DATA FOR PROCESSING:
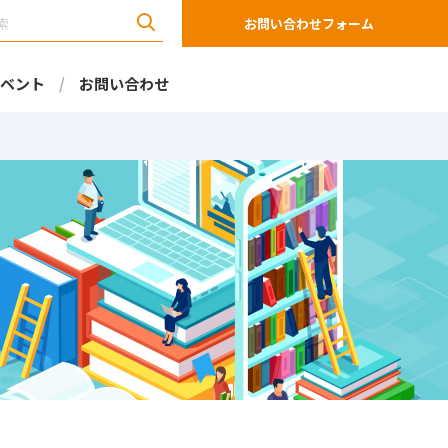
お問い合わせフォーム
ベント
お問い合わせ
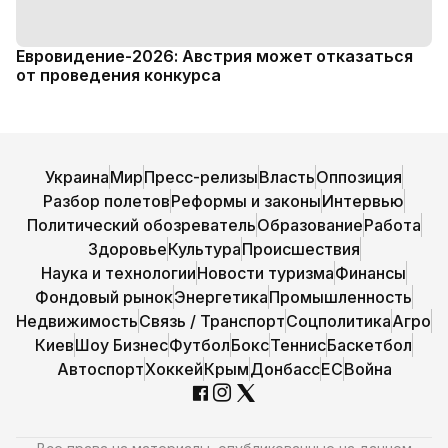
Евровидение-2026: Австрия может отказаться
от проведения конкурса
Украина
Мир
Пресс-релизы
Власть
Оппозиция
Разбор полетов
Реформы и законы
Интервью
Политический обозреватель
Образование
Работа
Здоровье
Культура
Происшествия
Наука и технологии
Новости туризма
Финансы
Фондовый рынок
Энергетика
Промышленность
Недвижимость
Связь / Транспорт
Соцполитика
Агро
Киев
Шоу Бизнес
Футбол
Бокс
Теннис
Баскетбол
Автоспорт
Хоккей
Крым
Донбасс
ЕС
Война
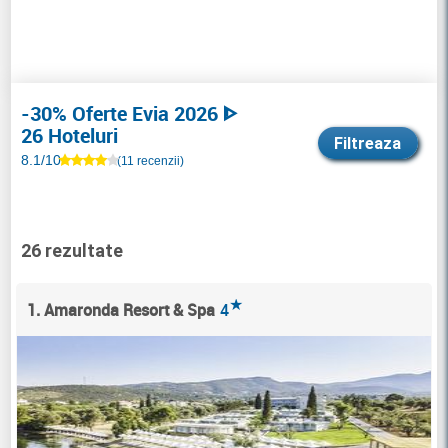
-30% Oferte Evia 2026 ᐈ
26 Hoteluri
Filtreaza
8.1/10
(11 recenzii)
26 rezultate
★
1. Amaronda Resort & Spa
4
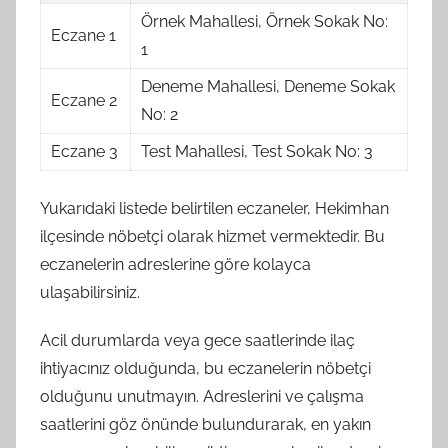
Örnek Mahallesi, Örnek Sokak No:
Eczane 1
1
Deneme Mahallesi, Deneme Sokak
Eczane 2
No: 2
Eczane 3
Test Mahallesi, Test Sokak No: 3
Yukarıdaki listede belirtilen eczaneler, Hekimhan
ilçesinde nöbetçi olarak hizmet vermektedir. Bu
eczanelerin adreslerine göre kolayca
ulaşabilirsiniz.
Acil durumlarda veya gece saatlerinde ilaç
ihtiyacınız olduğunda, bu eczanelerin nöbetçi
olduğunu unutmayın. Adreslerini ve çalışma
saatlerini göz önünde bulundurarak, en yakın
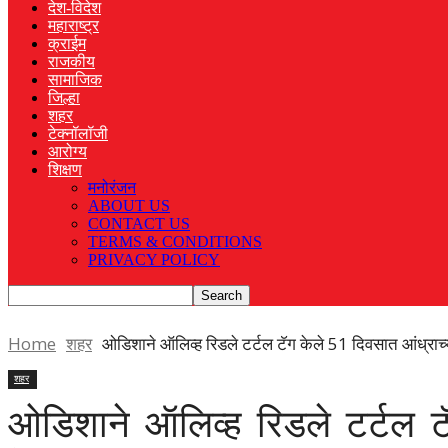
देश-विदेश
महाराष्ट्र
क्राईम
राजकीय
सामाजिक
जिल्हा
शहर
टेक्नॉलॉजी
आरोग्य
शिक्षण
मनोरंजन
ABOUT US
CONTACT US
TERMS & CONDITIONS
PRIVACY POLICY
Home
शहर
ओडिशाने ऑलिव्ह रिडले टर्टल टॅग केले 51 दिवसात आंध्रा
शहर
ओडिशाने ऑलिव्ह रिडले टर्टल ट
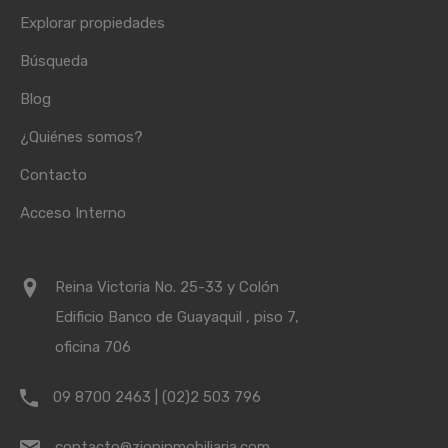
Explorar propiedades
Búsqueda
Blog
¿Quiénes somos?
Contacto
Acceso Interno
Reina Victoria No. 25-33 y Colón
Edificio Banco de Guayaquil , piso 7,
oficina 706
09 8700 2463 | (02)2 503 796
contacto@zioninmobiliaria.com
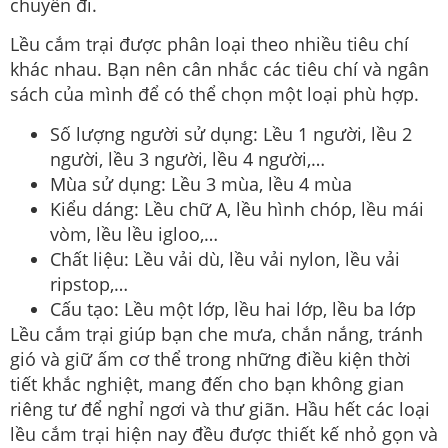
chuyến đi.
Lều cắm trại được phân loại theo nhiều tiêu chí
khác nhau. Bạn nên cân nhắc các tiêu chí và ngân
sách của mình để có thể chọn một loại phù hợp.
Số lượng người sử dụng: Lều 1 người, lều 2
người, lều 3 người, lều 4 người,…
Mùa sử dụng: Lều 3 mùa, lều 4 mùa
Kiểu dáng: Lều chữ A, lều hình chóp, lều mái
vòm, lều lều igloo,…
Chất liệu: Lều vải dù, lều vải nylon, lều vải
ripstop,…
Cấu tạo: Lều một lớp, lều hai lớp, lều ba lớp
Lều cắm trại giúp bạn che mưa, chắn nắng, tránh
gió và giữ ấm cơ thể trong những điều kiện thời
tiết khắc nghiệt, mang đến cho bạn không gian
riêng tư để nghỉ ngơi và thư giãn. Hầu hết các loại
lều cắm trại hiện nay đều được thiết kế nhỏ gọn và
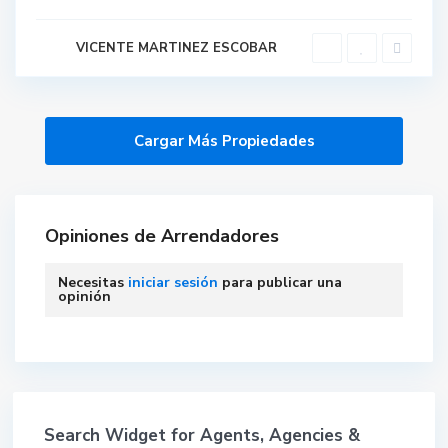
VICENTE MARTINEZ ESCOBAR
Opiniones de Arrendadores
Necesitas
iniciar sesión
para publicar una
opinión
Search Widget for Agents, Agencies &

EXERCISE GOAL: Among the entries above, how many lines hold the string "người"? Answer with the bare number.

WRITTEN SOLUTION: 2